Für die bisweilen durchaus berechtigte Kritik an der israelischen Politik gibt es eine glasklare und unverhandelbare Grenze: die Übernahme von Nazi-Phrasen, -Gedanken und -Parolen. Man ist gleichermaßen erstaunt und erschüttert darüber, wie häufig sich vor allem Politiker immer wieder darin versuchen, mit entsprechenden verbalen Anleihen gegen den politischen Gegner auszuteilen. Diese plump-peinlichen Versuche müssen und werden scheitern.
So sehr man sich davor hüten sollte, die Linkspartei jetzt mehr oder weniger generell unter einen Antisemitismus-Verdacht zu stellen, so wenig sollte sich die Partei allzu leichtfertig auf der sicheren Seite wähnen. Es gibt keinen rechten oder linken Antisemitismus. Aber in dem Maße, in dem auch die Linkspartei einen Querschnitt unserer Gesellschaft darstellt, wird auch sie sich der Tatsache stellen müssen, dass antisemitische Ideen durch ihre Reihen wabern.
Vor allem unter den Trotzkisten innerhalb der Linken und den zahlreichen DDR-Nostalgikern wirkt der Antizionismus als einstige DDR-Staatsdoktrin bis heute nach. Die DDR stand fest an der Seite der Araber in deren Kampf gegen den vermeintlichen jüdischen Aggressor. Damals wie heute manifestierte sich der Antisemitismus als Antizionismus - als linker Mainstream.
Seit Jahren schwelt daher ein innerparteilicher Streit über das richtige Verhältnis zu Israel und über linken Antisemitismus. In der Linkspartei gibt es glühende Unterstützer der radikalen Hamas-Bewegung, die Israel vernichten will. Mehrere Parteimitglieder haben das Existenzrecht Israels infrage gestellt, wiederum andere sprechen - ebenfalls in Analogie zu den Nationalsozialisten - von einem "Vernichtungsfeldzug" Israels gegen die Palästinenser. Oskar Lafontaine wetterte einst gegen "Fremdarbeiter" und bekam dafür, wenn auch ungewollt, heftigen Beifall der NPD.

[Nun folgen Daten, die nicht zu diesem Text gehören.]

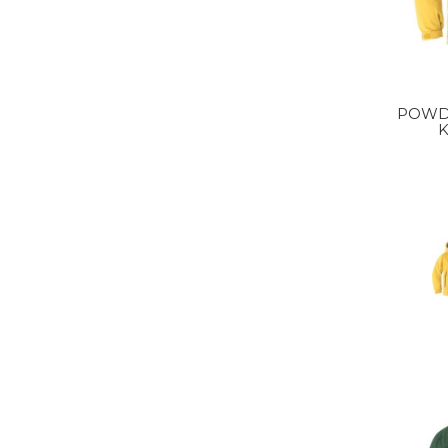
POWD
K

Gregor Gysi wurde dagegen heftig angefeindet, als er Israel eine "gesicherte Existenz" versprach und seiner Partei gleichzeitig eine "kritische Selbstreflexion" empfahl. Eine eindeutige Klärung des links-jüdischen Verhältnisses steht bis heute aus: Beim Bundesparteitag 2008 setzte die Parteispitze das Thema von der Tagesordnung ab.
Quelle: Westdeutsche Allgemeine Zeitung (von Norbert Robers)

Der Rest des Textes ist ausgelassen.